Identities of More Than 80 Americans Stolen for North Korean IT Worker Scams

For years, the North Korean authorities has recovered a burgeoning root of sanctions-evading gross by tasking its citizens pinch secretly applying for distant tech jobs successful nan West. A recently revealed takedown cognition by American rule enforcement makes clear conscionable really overmuch of nan infrastructure utilized to propulsion disconnected those schemes has been based successful nan United States—and conscionable really galore Americans' identities were stolen by nan North Korean impersonators to transportation them out.

On Monday, nan Department of Justice announced a sweeping cognition to ace down connected US-based elements of nan North Korean distant IT workers scheme, including indictments against 2 Americans who nan authorities says were progressive successful nan operations—one of whom nan FBI has arrested. Authorities besides searched 29 “laptop farms” crossed 16 states allegedly utilized to person and big nan PCs nan North Korean workers remotely access, and seized astir 200 of those computers arsenic good arsenic 21 web domains and 29 financial accounts that had received nan gross nan cognition generated. The DOJ’s announcement and indictments besides uncover really nan North Koreans didn’t simply create clone IDs to insinuate themselves into Western tech firms, according to authorities, but allegedly stole nan identities of “more than 80 US persons” to impersonate them successful jobs astatine much than a 100 US companies and chimney money to nan Kim regime.

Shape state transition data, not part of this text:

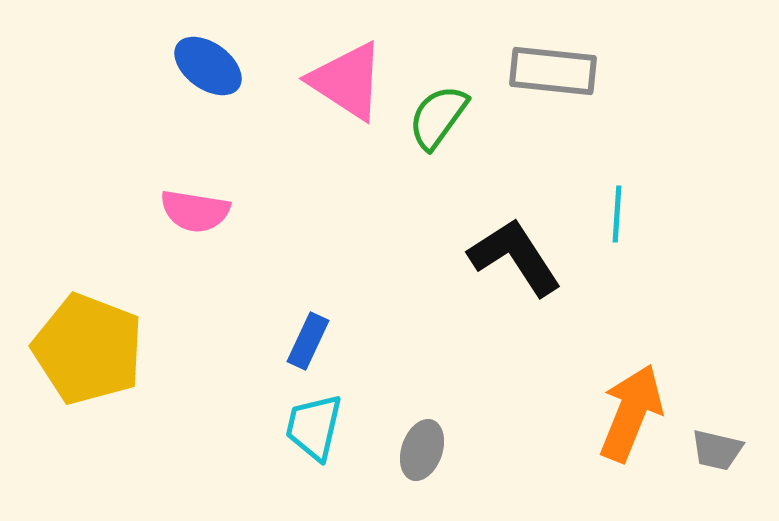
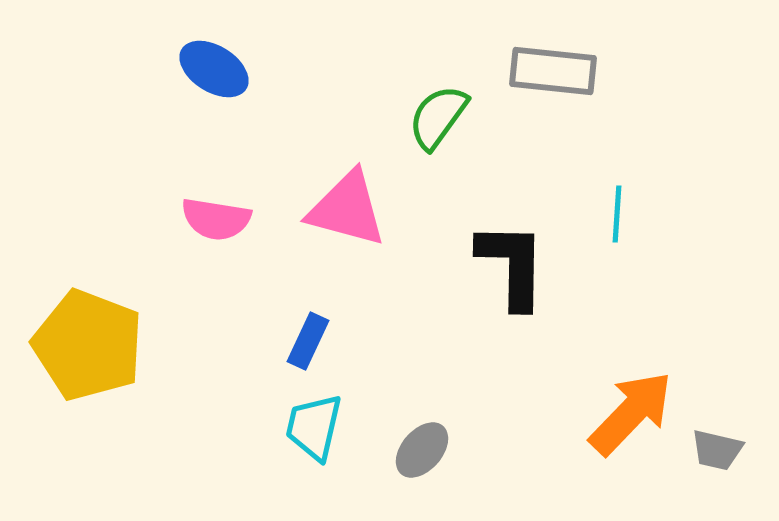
blue ellipse: moved 6 px right, 3 px down; rotated 4 degrees counterclockwise
pink triangle: moved 128 px down; rotated 18 degrees counterclockwise
pink semicircle: moved 21 px right, 8 px down
black L-shape: moved 3 px left, 8 px down; rotated 34 degrees clockwise
yellow pentagon: moved 4 px up
orange arrow: rotated 22 degrees clockwise
gray ellipse: rotated 22 degrees clockwise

“It's huge,” says Michael Barnhart, an interrogator focused connected North Korean hacking and espionage astatine DTEX, a information patient focused connected insider threats. “Whenever you person a laptop workplace for illustration this, that's nan soft underbelly of these operations. Shutting them down crossed truthful galore states, that's massive.”

In total, nan DOJ says it's identified six Americans it believes were progressive successful a strategy to alteration nan North Korean tech worker impersonators, though only 2 person been named and criminally charged—Kejia Wang and Zhenxing Wang, some based successful New Jersey—and only Zhenxing Wang has been arrested. Prosecutors impeach nan 2 men of helping to bargain nan identities of scores of Americans for nan North Koreans to assume, receiving laptops sent to them by their employers, mounting up distant entree for North Koreans to power those machines from crossed nan world—often enabling that distant entree utilizing a hardware instrumentality called a “keyboard-video-mouse switch” aliases KVM—and creating ammunition companies and slope accounts that allowed nan North Korean authorities to person nan salaries they allegedly earned. The DOJ says nan 2 American men besides worked pinch six named Chinese coconspirators, according to nan charging documents, arsenic good arsenic 2 Taiwanese nationals.

To create nan screen identities for nan North Korean workers, prosecutors opportunity nan 2 Wangs accessed nan individual specifications of much than 700 Americans successful searches of backstage records. But for nan individuals nan North Koreans impersonated, they allegedly went acold further, utilizing scans of nan personality theft victims' drivers' licenses and Social Security cards to alteration nan North Koreans to use for jobs nether their names, according to nan DOJ.

It's not clear from nan charging documents conscionable really those individual documents were allegedly obtained. But DTEX's Barnhart says North Korean impersonation operations typically get Americans' identifying documents from acheronian web cybercriminal forums aliases information leak sites. In fact, he says nan 80-plus stolen identities cited by nan DOJ correspond a mini sample of thousands of US IDs he's seen pulled successful immoderate cases from North Korean hacking operations' infrastructure.